I actually did some reading in reading week. This may come as a surprise, believe me I didn’t set out to sit and read about dance. Rather I planned to spend my days, sleeping, eating and re-watching the Harry Potter box set, thus completely distancing my mind from dance and attempting to relax. Nevertheless, I found myself reading Martha Bremser’s ‘Fifty Contemporary Choreographers’, a suitable read for a first year I thought, considering we will shortly be covering dance history in critical and reflective studies.
As I expected my knowledge of contemporary dance and its origins has quite a few holes in it, something that was made almost embarrassingly apparent after reading the first few pages of the introduction. Reading Bremser’s book did feel, however, like doing a huge dot to dot, without the actual physical act of connecting the lines between the points. Scraps of knowledge, vaguely remembered names and a clutter of accumulated learning over the past couple of years since I first found out about contemporary dance were subject to a profound sense of clarity. It was wonderfully engaging.
Engaging also through the use of language and analysis of choreographers and their respective works. I found myself practically racing through, pausing only to write down the occasional quote that I thought might come in handy sometime in the future and drinking in the information like a very dehydrated fish. I’d like to think that was a rather witty simile, but in reality it is the most accurate description of my experience. Sort of a dance history enlightenment.
It was also a very productive activity for my half term travels. Living in the Suffolk countryside it is very easy to distance yourself from post-modern expressionism and abstract art forms and in that contemporary dance itself, however you may choose to interpret it. Hence, reading about arguably the fifty most prominent contemporary choreographers was mental stimulation, brain food to stop myself from indulging in the conservative lethargy of the countryside. My body may not be physically active, but this does not mean that I cannot exercise my mind and push myself to think about things. Ha, that sounds very cliché, but it is true, sadly.

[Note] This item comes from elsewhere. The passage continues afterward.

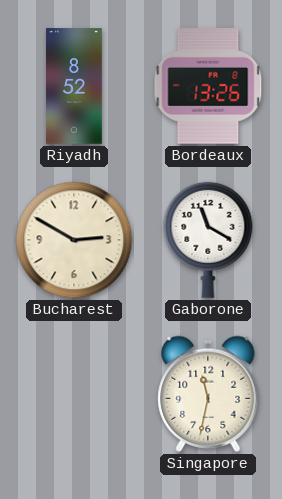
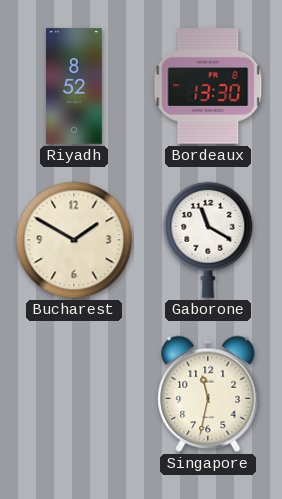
Bordeaux: 13:26 -> 13:30
Bucharest: 2:50 -> 1:50
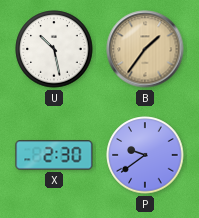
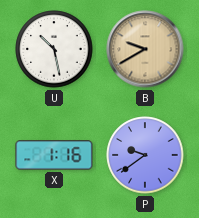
B: 1:36 -> 9:40
X: 2:30 -> 1:16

It was interesting, also, to see how people actually write about dance. Writing a blog, and reflecting about dance has been an experience in itself. For I am used to writing about 16th Century social history conflicts, analysing Shakespeare and annotating pictures of Greek vases for my A Levels last year. Although I liked these subjects (I wouldn’t haven’t chosen to do them if I didn’t), they don’t spark my interest like dance. Hence, I am finding it strange writing, analysing, and translating my feelings and reactions to dance through text. I’d like to think that I’m doing okay at it. I’m not sure whether people agree with me, I certainly acknowledge that I have a repetitive and slightly ostentatious vocabulary when it comes to reviewing dance, accompanied by a sort of sarcastic wit to fill space, but it’s a creative progression.

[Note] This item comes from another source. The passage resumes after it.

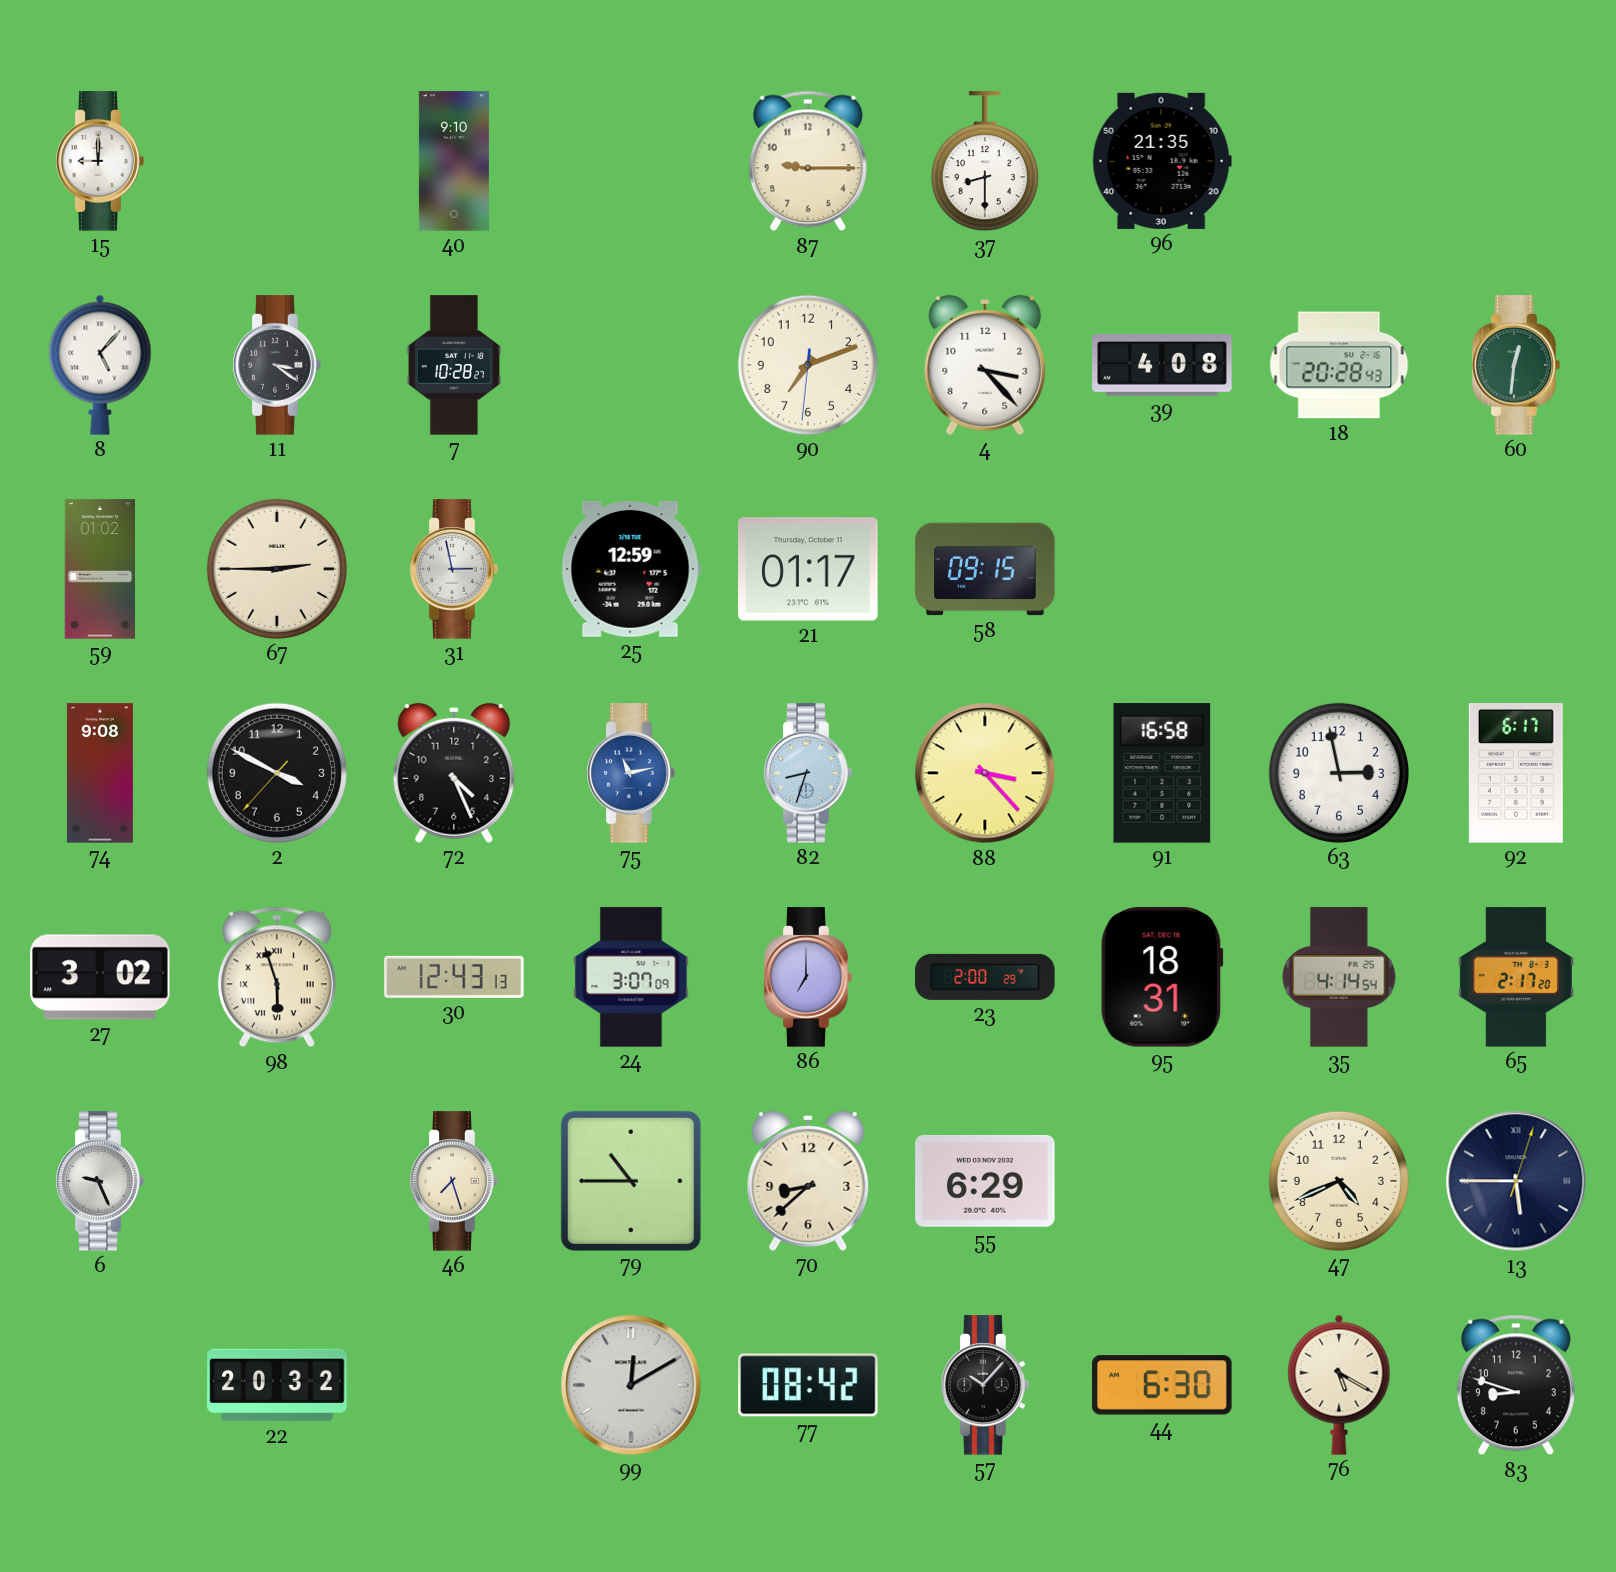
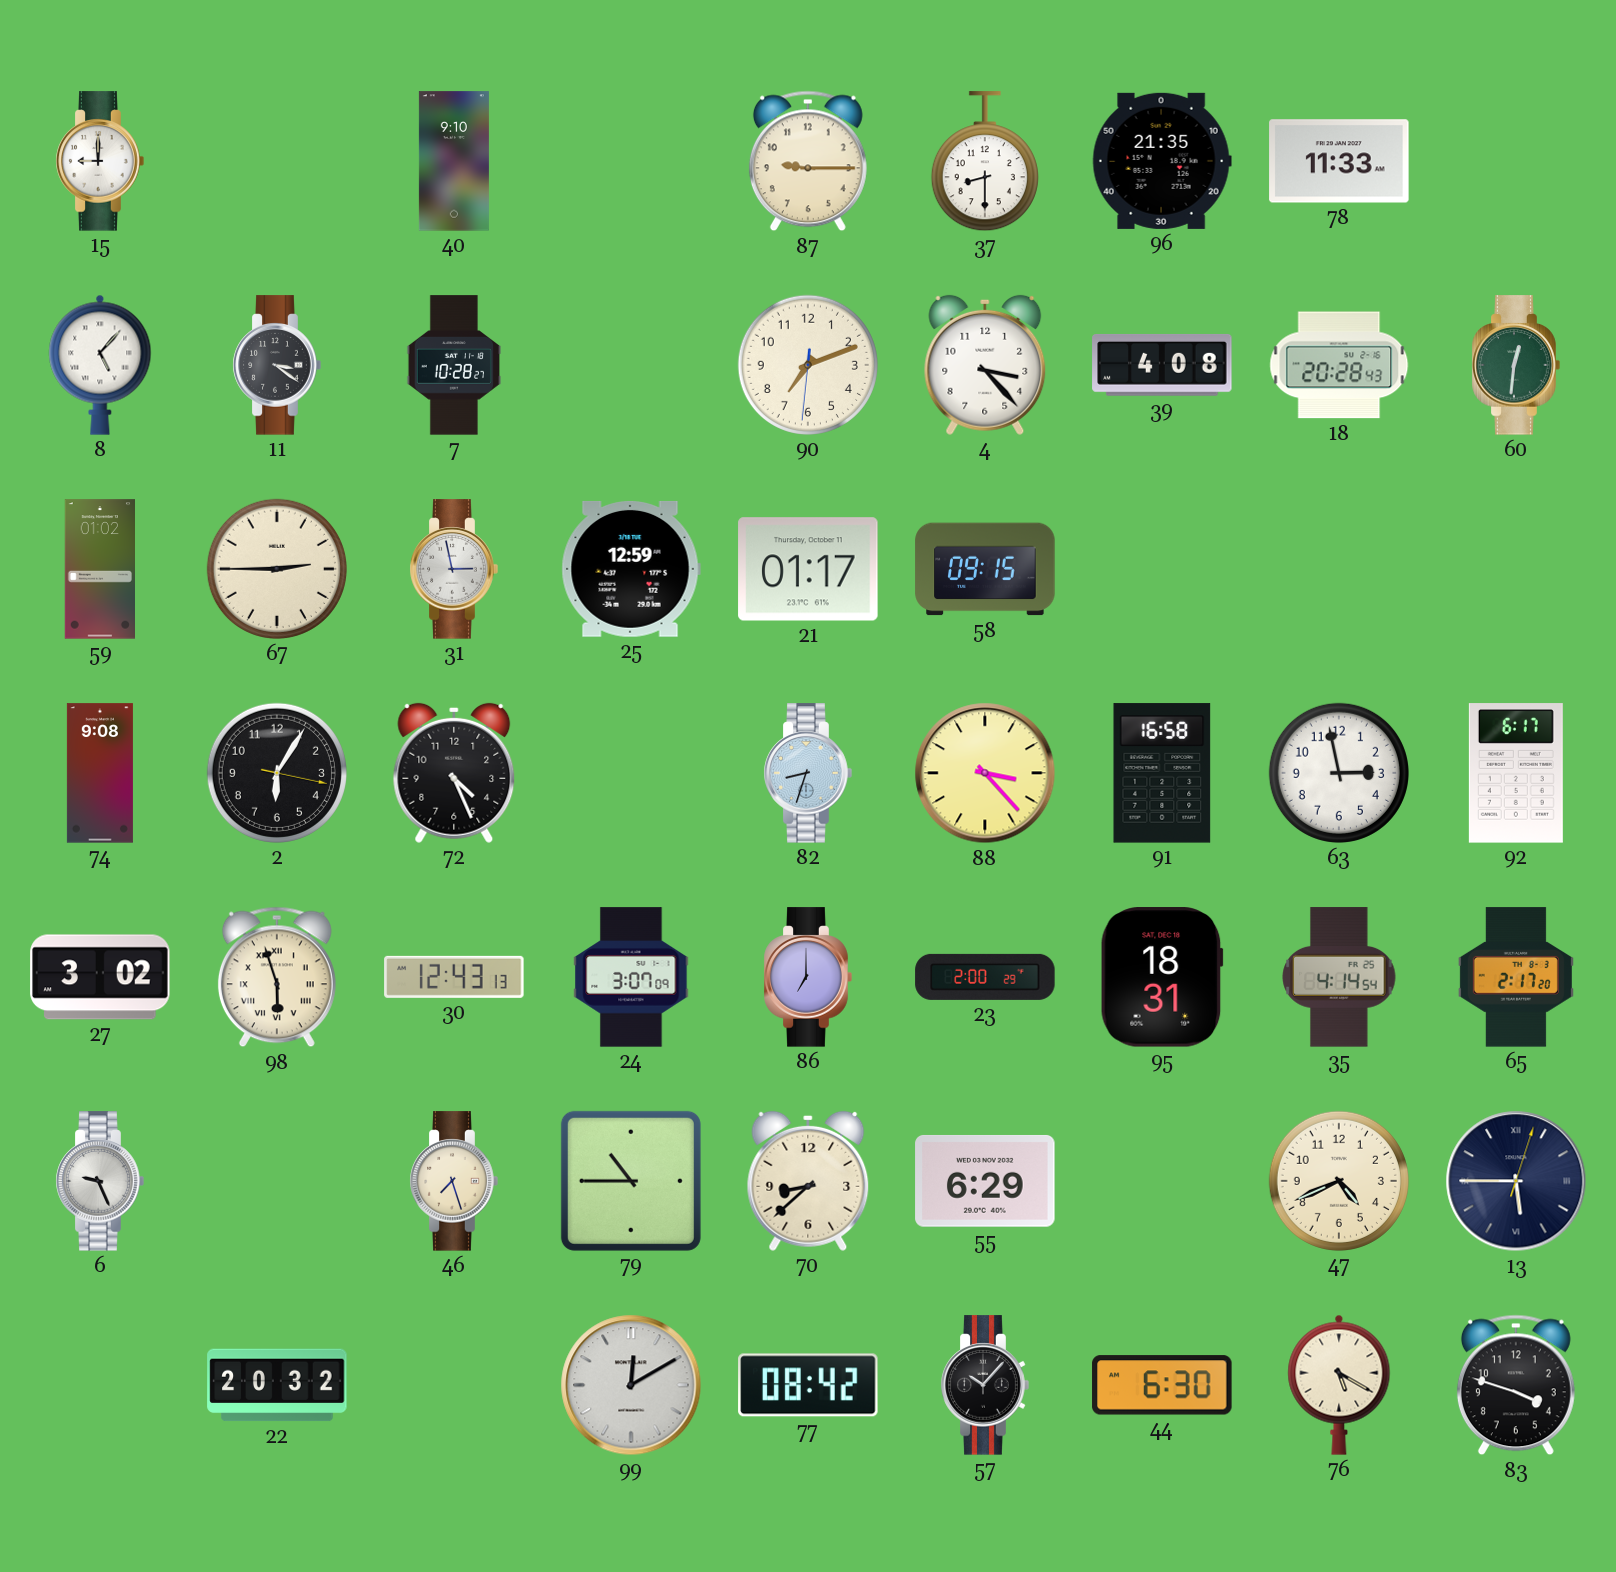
78: none -> 11:33
2: 3:49 -> 6:05
75: 11:13 -> none
83: 8:48 -> 3:48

Over reading week I’ve also remembered my likings for the other arts. Downloading new music, reading magazines and drawing the organs of the body for PAD has reminded me that dance is only one art form that interests me. Add to this a little excursion to London Town to visit friends, which included a lot of walking, most of the time dragging a suitcase and tripping up people behind me, and pretending that I was an intrepid explorer instead of a tourist. I visited Camden for the first time (I know what am I playing at?), walked down the Southbank in the ‘beautiful’ British rain and saw a series of work by Gerherd Richter’s in response to composer John Cage at the Tate Modern. Topped off by watching Hofesh Shechter’s new piece ‘Sun’ at Sadler’s Wells, I like to think I covered all creative bases.
I think it is very easy to just think dance, dance, dance, during term time, especially Monday to Friday as everything is so intense. It additionally feels like as a first year you really have to immerse yourself in training and technique, because we’ve only just started the course. We need to have a strong foundation upon which we can layer on our creativity and other skills. As Andile likes to remind us after he’s physically exhausted us in contemporary, it isn’t enough to just be a dancer any more. You have to bring as much as possible to the industry, you have to be versatile, creative and willing to experiment. Consequently, I’m glad that I’ve been reminded of my other interests during this week, and I’d like to think that I’ll try harder to integrate them into my free time from now on. Also, learning more about the history of contemporary dance and its top contributors, so to speak, I hope will enrich my future learning. I like knowing about what people have done in the past, mostly so when people mention names I can smile and nod, or even contribute without having to pretend I know who it is.
This half term week was incredibly enlightening, and creatively motivating. I like that my reading week has been a lot more adventurous than my original intentions of lying in bed and snoozing, although I may pay for it later in the term when I’m praying for a week in bed…
So, that’s what I did this reading week, seemingly evocative of primary school show and tell, but it seemed the most appropriate way to share instead of reeling out paragraphs analysing a book, ha.